— What to produce —
Could you write out all the records once more, exactly?

— Stored data —
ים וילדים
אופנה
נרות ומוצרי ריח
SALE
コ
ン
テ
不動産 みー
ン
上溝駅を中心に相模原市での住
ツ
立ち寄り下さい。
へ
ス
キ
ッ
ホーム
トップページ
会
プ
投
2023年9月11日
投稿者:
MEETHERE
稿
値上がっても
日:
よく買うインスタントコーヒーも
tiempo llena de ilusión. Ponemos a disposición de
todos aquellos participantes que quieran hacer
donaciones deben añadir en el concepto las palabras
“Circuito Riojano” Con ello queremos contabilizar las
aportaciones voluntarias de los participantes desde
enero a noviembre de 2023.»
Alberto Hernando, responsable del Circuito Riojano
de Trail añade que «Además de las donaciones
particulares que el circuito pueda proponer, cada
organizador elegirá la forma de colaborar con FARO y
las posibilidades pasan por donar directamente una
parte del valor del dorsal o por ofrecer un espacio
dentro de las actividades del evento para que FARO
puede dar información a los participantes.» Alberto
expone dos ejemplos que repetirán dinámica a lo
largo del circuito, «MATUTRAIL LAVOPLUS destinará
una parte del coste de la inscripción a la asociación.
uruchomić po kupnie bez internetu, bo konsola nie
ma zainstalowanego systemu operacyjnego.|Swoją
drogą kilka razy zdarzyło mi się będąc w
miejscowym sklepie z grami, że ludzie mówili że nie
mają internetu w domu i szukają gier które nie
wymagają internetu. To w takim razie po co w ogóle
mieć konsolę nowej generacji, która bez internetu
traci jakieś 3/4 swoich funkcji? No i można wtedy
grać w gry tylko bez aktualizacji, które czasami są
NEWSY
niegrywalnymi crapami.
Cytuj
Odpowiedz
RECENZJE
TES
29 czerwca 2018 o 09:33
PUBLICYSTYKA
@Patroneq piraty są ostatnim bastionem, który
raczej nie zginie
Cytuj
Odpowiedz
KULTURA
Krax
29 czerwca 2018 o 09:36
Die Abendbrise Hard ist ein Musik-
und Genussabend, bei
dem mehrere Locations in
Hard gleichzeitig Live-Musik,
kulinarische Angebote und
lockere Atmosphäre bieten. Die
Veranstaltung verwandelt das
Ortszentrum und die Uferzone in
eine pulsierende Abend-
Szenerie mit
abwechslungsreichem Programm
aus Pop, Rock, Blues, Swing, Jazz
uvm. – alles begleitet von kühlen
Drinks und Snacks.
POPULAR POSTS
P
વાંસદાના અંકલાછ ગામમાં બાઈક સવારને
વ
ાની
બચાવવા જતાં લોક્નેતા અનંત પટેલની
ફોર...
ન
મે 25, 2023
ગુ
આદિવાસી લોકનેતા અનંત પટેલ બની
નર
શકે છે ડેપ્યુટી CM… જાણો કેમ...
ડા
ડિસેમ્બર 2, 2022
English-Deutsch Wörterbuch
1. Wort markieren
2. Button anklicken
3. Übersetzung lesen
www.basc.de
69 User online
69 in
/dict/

— Solution to this problem —
ים וילדים
אופנה
נרות ומוצרי ריח
SALE
コ
ン
テ
不動産 みー
ン
上溝駅を中心に相模原市での住
ツ
立ち寄り下さい。
へ
ス
キ
ッ
ホーム
トップページ
会
プ
投
2023年9月11日
投稿者:
MEETHERE
稿
値上がっても
日:
よく買うインスタントコーヒーも
tiempo llena de ilusión. Ponemos a disposición de
todos aquellos participantes que quieran hacer
donaciones deben añadir en el concepto las palabras
“Circuito Riojano” Con ello queremos contabilizar las
aportaciones voluntarias de los participantes desde
enero a noviembre de 2023.»
Alberto Hernando, responsable del Circuito Riojano
de Trail añade que «Además de las donaciones
particulares que el circuito pueda proponer, cada
organizador elegirá la forma de colaborar con FARO y
las posibilidades pasan por donar directamente una
parte del valor del dorsal o por ofrecer un espacio
dentro de las actividades del evento para que FARO
puede dar información a los participantes.» Alberto
expone dos ejemplos que repetirán dinámica a lo
largo del circuito, «MATUTRAIL LAVOPLUS destinará
una parte del coste de la inscripción a la asociación.
uruchomić po kupnie bez internetu, bo konsola nie
ma zainstalowanego systemu operacyjnego.|Swoją
drogą kilka razy zdarzyło mi się będąc w
miejscowym sklepie z grami, że ludzie mówili że nie
mają internetu w domu i szukają gier które nie
wymagają internetu. To w takim razie po co w ogóle
mieć konsolę nowej generacji, która bez internetu
traci jakieś 3/4 swoich funkcji? No i można wtedy
grać w gry tylko bez aktualizacji, które czasami są
NEWSY
niegrywalnymi crapami.
Cytuj
Odpowiedz
RECENZJE
TES
29 czerwca 2018 o 09:33
PUBLICYSTYKA
@Patroneq piraty są ostatnim bastionem, który
raczej nie zginie
Cytuj
Odpowiedz
KULTURA
Krax
29 czerwca 2018 o 09:36
Die Abendbrise Hard ist ein Musik-
und Genussabend, bei
dem mehrere Locations in
Hard gleichzeitig Live-Musik,
kulinarische Angebote und
lockere Atmosphäre bieten. Die
Veranstaltung verwandelt das
Ortszentrum und die Uferzone in
eine pulsierende Abend-
Szenerie mit
abwechslungsreichem Programm
aus Pop, Rock, Blues, Swing, Jazz
uvm. – alles begleitet von kühlen
Drinks und Snacks.
POPULAR POSTS
P
વાંસદાના અંકલાછ ગામમાં બાઈક સવારને
વ
ાની
બચાવવા જતાં લોક્નેતા અનંત પટેલની
ફોર...
ન
મે 25, 2023
ગુ
આદિવાસી લોકનેતા અનંત પટેલ બની
નર
શકે છે ડેપ્યુટી CM… જાણો કેમ...
ડા
ડિસેમ્બર 2, 2022
English-Deutsch Wörterbuch
1. Wort markieren
2. Button anklicken
3. Übersetzung lesen
www.basc.de
69 User online
69 in
/dict/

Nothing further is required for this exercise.